Keep relation to original document

Hello,

I have to two sequences of nodes in my Knime-Workspace to filter documents with specific terms that are listed in a dictionary. In both sequences of nodes I lose the relation to the original document. Is ist possible to keep the Row-Number or each filename of the used documents?

The first one looks like this:

http://share-me.de/filter-jobnames.png

This nodes should filter job-offers that are listed in a dictionary. Unfortunally the BoW creator kills the RowIds of the original-documents. Is it possible to keep the relation between the Job-Offers and the output data in the "Interactive Table"?

The second node-sequence should filter all documents with related terms that have a levenshtein distance of 1 to the terms of a dictionary. Here I have the same problem, that the relation the original documents get lost by using the String Matcher. Is it possible here to keep the original rowId or the filname of each document?

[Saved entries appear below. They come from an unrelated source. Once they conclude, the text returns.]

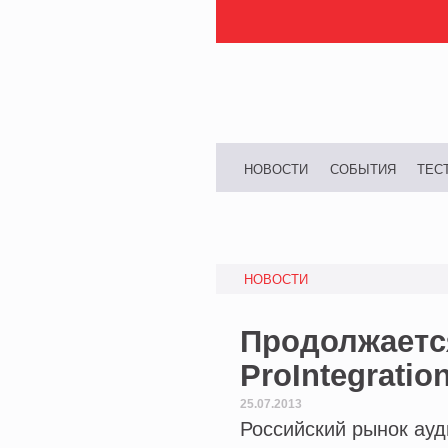
НОВОСТИ
СОБЫТИЯ
ТЕС
НОВОСТИ
Продолжается
ProIntegrati
25.07.2013
Российский рынок ауд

http://share-me.de/lookup-dictionary.png

Thank you for every advice!

Greetings, Cls

Hello Cls,

 

during preprocessing (e.g. filtering the BoW) the original documents can be kept in an additional column which is specified by default. In the dialog of the filter node you can check the box "keep original documents". The output table of the filter node contains a term column, a document column (with filtered documents) and a column containing the original documents. With the Document Data Extractor the filename can be extracted afterwards out of the original documents.

 

It is indeed a bit uncomfortable that the original row ids get lost. A thing you could to, is to set a specific infomation you want to extract (e.g. the filename) as category or source of the document (using Strings to Document). This information can be extracted afterwards (Document Data Extractor). In version 2.8 it will be possible to insert different kind of meta information into documents (via key, value pairs) which can be extracted afterwards. That makes it much more handy than exploiting the category or source field.

 

Cheers, Kilian

 

Hey Kilian,

thank you for your response!

Is it possible to somehow combine the "Strings to document"-node with the "Flat File Document Parser" and the "List File"-node to automaticly assign each filename as "source of the document" to the corresponding document?

Thank you!
Cls

Hi Cls,

 

it depends on the format of your text (data) files. It is possible if the data is formatted in a csv like format i.e. each row of your file represents one documents and contains all necessary information e.g.:

 

"title1";"author";"fulltext1"

"title2";"author";"fulltext2"

 

and so on. If you have your data formatted like this, you don't have to use the "Flat file parser" instead use the "File Reader" node and than use the "Strings to documents" node.

 

If you have many of these files use the "List Files" node to create a data table containing all the file names and than Loop over these table rows. Hand over the file name (of the current loop iteration) to the File Reader as flow variable. Add an additional column to the File Readers output table e.g. via Java Snippet node containing the value of the flow variable (which is the file name). And finally use the "Strings to documents" node to create documents.

 

Cheers, Kilian

Thanks, that works!
Cls